### Exercise brief
Pull every line with the word "primeiro" out of the entries below.

### Data records
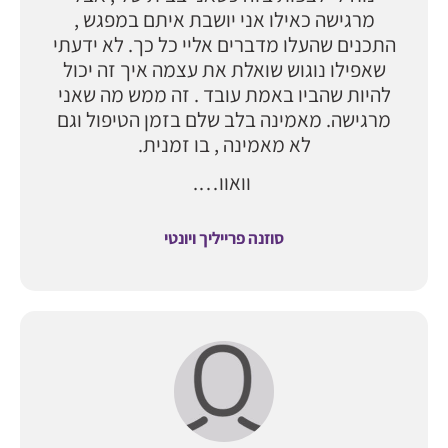
מרגישה כאילו אני יושבת איתם במפגש ,
התכנים שהעלו מדברים אליי כל כך. לא ידעתי
שאפילו נוגוש שואלת את עצמה איך זה יכול
להיות שהביו באמת עובד . זה ממש מה שאני
מרגישה. מאמינה בלב שלם בזמן הטיפול וגם
לא מאמינה , בו זמנית.
וואוו….
סוזנה פרייליך ויונטי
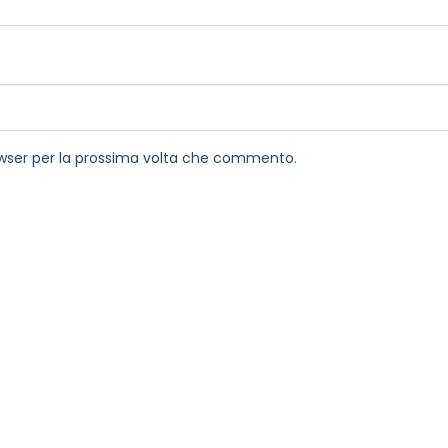
rowser per la prossima volta che commento.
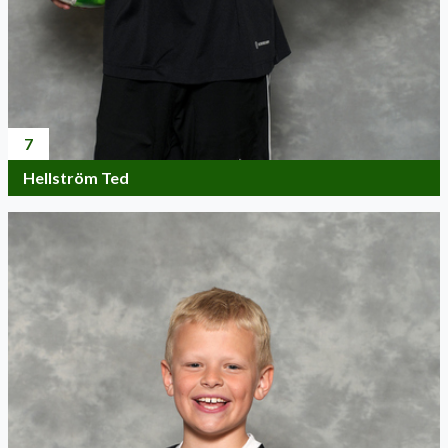
7
Hellström Ted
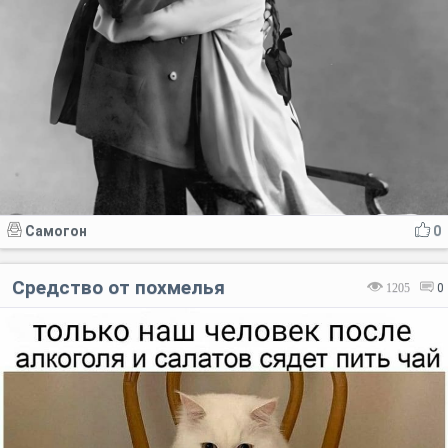
Самогон
0
Средство от похмелья
1205
0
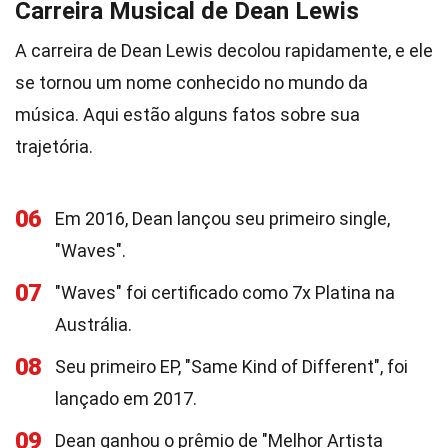
Carreira Musical de Dean Lewis
A carreira de Dean Lewis decolou rapidamente, e ele
se tornou um nome conhecido no mundo da
música. Aqui estão alguns fatos sobre sua
trajetória.
06
Em 2016, Dean lançou seu primeiro single,
"Waves".
07
"Waves" foi certificado como 7x Platina na
Austrália.
08
Seu primeiro EP, "Same Kind of Different", foi
lançado em 2017.
09
Dean ganhou o prêmio de "Melhor Artista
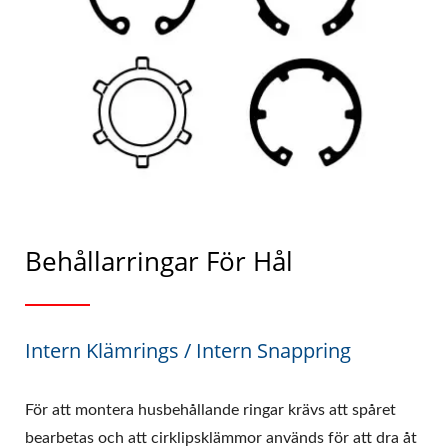
Behållarringar För Hål
Intern Klämrings / Intern Snappring
För att montera husbehållande ringar krävs att spåret
bearbetas och att cirklipsklämmor används för att dra åt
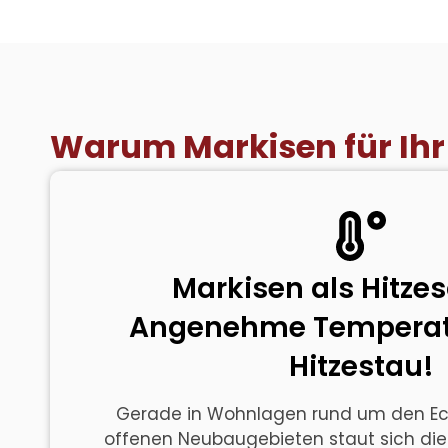
Warum Markisen für Ihr
Markisen als Hitze
Angenehme Temperatu
Hitzestau!
Gerade in Wohnlagen rund um den Ech
offenen Neubaugebieten staut sich die 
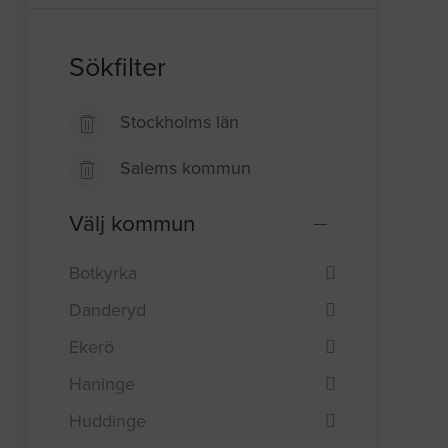
Sökfilter
Stockholms län
Salems kommun
Välj kommun
Botkyrka
Danderyd
Ekerö
Haninge
Huddinge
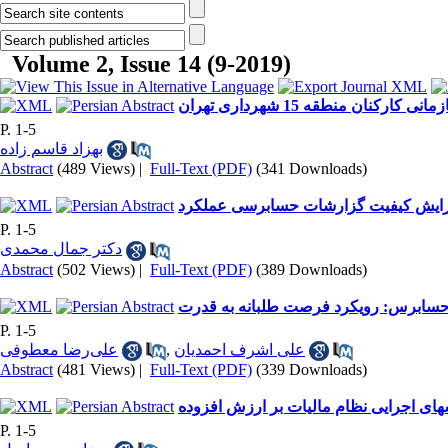
Volume 2, Issue 14 (9-2019)
ان منطقه 15 شهرداری تهران
P. 1-5
بهزاد قاسم زاده
Abstract
(489 Views)
|
Full-Text (PDF)
(341 Downloads)
فزایش کیفیت گزارشات حسابرسی عملکرد
P. 1-5
دکتر جمال محمدی
Abstract
(502 Views)
|
Full-Text (PDF)
(389 Downloads)
ب حسابرس: رویکرد فرصت طلبانه به قدرت
P. 1-5
علی‌رضا معطوفی
,
علی اشرف احمدیان
Abstract
(481 Views)
|
Full-Text (PDF)
(339 Downloads)
P. 1-5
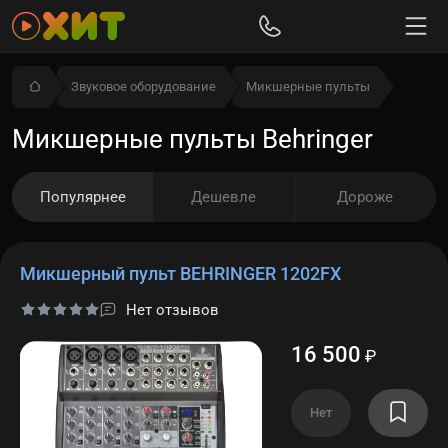
Звуковое оборудование
Микшерные пульты
Микшерные пульты Behringer
Популярнее
Дешевле
Дороже
Микшерный пульт BEHRINGER 1202FX
Нет отзывов
16 500
₽
Нет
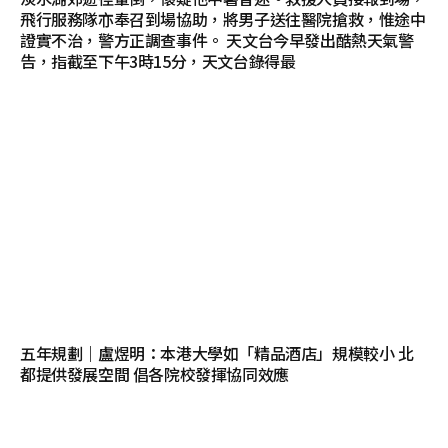
飛行服務隊亦奉召到場協助，將男子送往醫院搶救，惟途中
證實不治，警方正調查事件。 天文台今早發出酷熱天氣警
告，指截至下午3時15分，天文台錄得最
五年規劃｜盧煜明：本港大學如「精品酒店」規模較小 北
都提供發展空間 倡各院校發揮協同效應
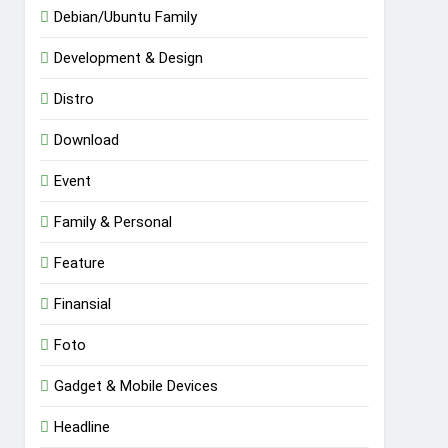
Debian/Ubuntu Family
Development & Design
Distro
Download
Event
Family & Personal
Feature
Finansial
Foto
Gadget & Mobile Devices
Headline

### Solution
Em 2016, Dean lançou seu primeiro single,
Seu primeiro EP, "Same Kind of Different", foi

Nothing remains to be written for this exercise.